Cover for the home you own
Protecting your home against damage or loss is really
important. Here we explain how to choose a home insurance
policy, and how to avoid underinsuring your property so you're not
left out of pocket if the worst should happen.
What is home insurance?
Home insurance (also called building insurance) covers the cost
of rebuilding or repairing your home and helps protect you against
things that are out of your control, such as damage from natural
disasters like storms, floods and bushfires.
Homeowners usually bundle their home insurance policy with contents
insurance into a combined 'home and contents insurance'
Choosing a home insurance
There are two types of home building insurance: total
replacement cover and sum-insured cover.
Total replacement cover
This insurance will cover the cost to rebuild your home to the
standard it was before an event.
Pros - Reduces the chance of any shortfalls
between what it costs to repair or rebuild your home and the amount
you are insured for (also known as 'underinsurance').
Cons - Only a few insurers offer total
replacement policies. It might also take some time to receive the
funds under this policy if you suffer a total loss, as the insurer
will need to conduct a full assessment to work out the cost of
rebuilding your home. This could also be delayed if access to your
property or the local area is restricted due to a natural
This insurance is more common and will cover you up to a set
amount ('the sum insured'), selected by you, to repair or rebuild
Pros - If you suffer a total loss, your claim
can typically be settled once the insurer has confirmed your
Cons - There is a higher risk of
underinsurance, where the actual rebuilding costs exceed the
estimated costs. Some sum-insured policies offer an 'extended
cover' policy that provides up to 30% on top of the sum insured in
the event of a total loss, but make sure you read and understand
the conditions that apply to this type of policy.
Important: Look at policy exclusions
Before you choose an insurance policy, it's important to
remember that all policies have exclusions, caps, limits and other
conditions which can vary between insurers, so it is important to
ask questions and read the product
disclosure statement (PDS) when comparing different
How to compare home insurance policies
Building insurance policies differ between insurers and even
between home insurance 'brands' offered by the same insurer.
Compare the features and prices of at least three policies
before you choose one. This will ensure you shop around for the
right level of cover at the best price. It's as simple as phoning a
few insurance companies, or visiting a few websites.
Find out what you would be covered for with each policy and what
you are not covered for (exclusions) including any caps or limits.
Also, check if the policy offers any additional benefits.
Many insurers won't cover events which occur if your home is
unoccupied for more than 60 days.
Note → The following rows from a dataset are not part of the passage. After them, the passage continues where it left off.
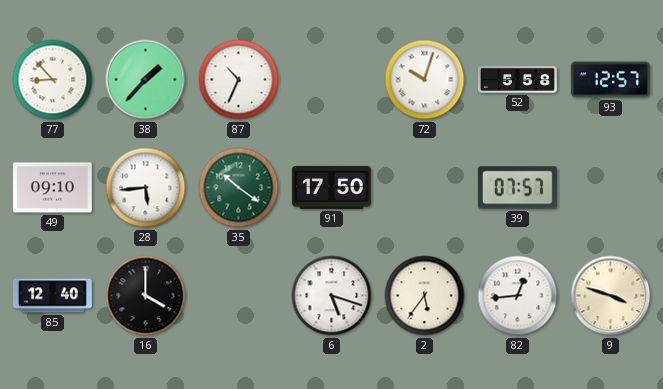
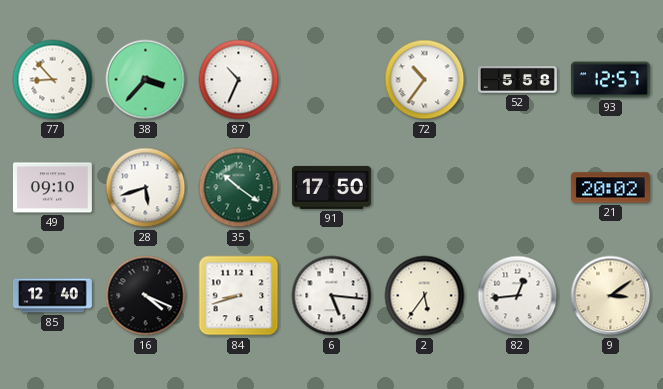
38: 1:37 -> 3:37
72: 10:03 -> 10:36
28: 5:44 -> 5:42
39: 07:57 -> none
21: none -> 20:02
16: 4:00 -> 4:19
84: none -> 8:42
6: 5:18 -> 5:16
9: 3:48 -> 3:09
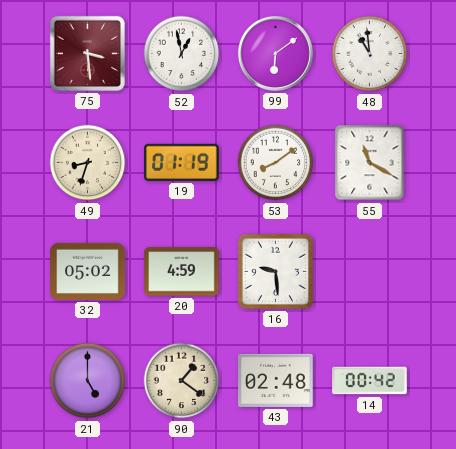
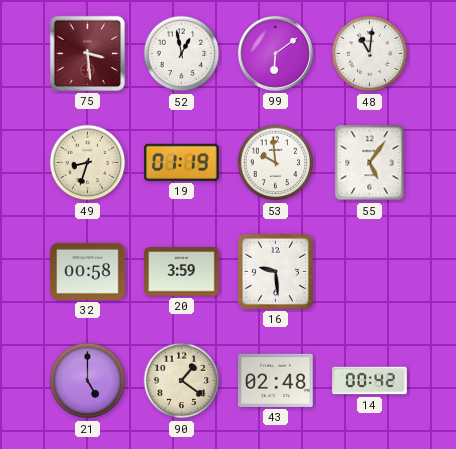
48: 10:59 -> 11:01
53: 8:09 -> 9:59
55: 11:20 -> 5:06
32: 05:02 -> 00:58
20: 4:59 -> 3:59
Check your policy.
You can get information about policies
from the product's key facts sheet, which will be on the insurer's
website, or you can ask them to send you a copy. The facts sheet
summarises important information about the policy including what
you are and aren't covered for.
If you want more detail than what's in the key facts sheet, read
the PDS, which you can also get from the insurer.
If you live in North Queensland, the North Queensland home insurance
website can help you compare policies.
How much insurance do you
When estimating how much home building insurance you need, it's
important not only to consider the cost to rebuild your home, but
also factor in other costs you may not have thought about, such as
accommodation while you rebuild.
Estimating rebuilding costs
Many insurers have online calculators on their websites to help
you work out the 'sum insured' for your home, but not all
calculators are the same. Calculators generally use two different
methods to estimate rebuilding costs.
- Cost per square metre - provides a rough guide
based on the size of the house and the materials used. Calculators
using this method generally ask fewer than 10 questions and may not
take into account all the features of your home.
- Elemental estimating - assesses in detail the
different elements of the building to calculate rebuilding costs
from the ground up. Calculators using this method will take up to
15 minutes to complete because you're getting a more personalised
estimate of what it would cost to rebuild your home.
The best web calculators are the ones that ask lots of questions
about your home, such as whether it is built on a slope, the
quality of internal fixtures and fittings, and when your house was
Use at least three calculators and compare the
Home insurance supplementary costs
Additional or 'supplementary' costs are extra expenses you have
to pay if you need to rebuild your home. They are things you may
not always immediately think of when working out what kind of home
building insurance you need, including the costs of:
- alternative accommodation while your house is rebuilt
- removing debris from the site
- drawing up and lodging plans with your local council.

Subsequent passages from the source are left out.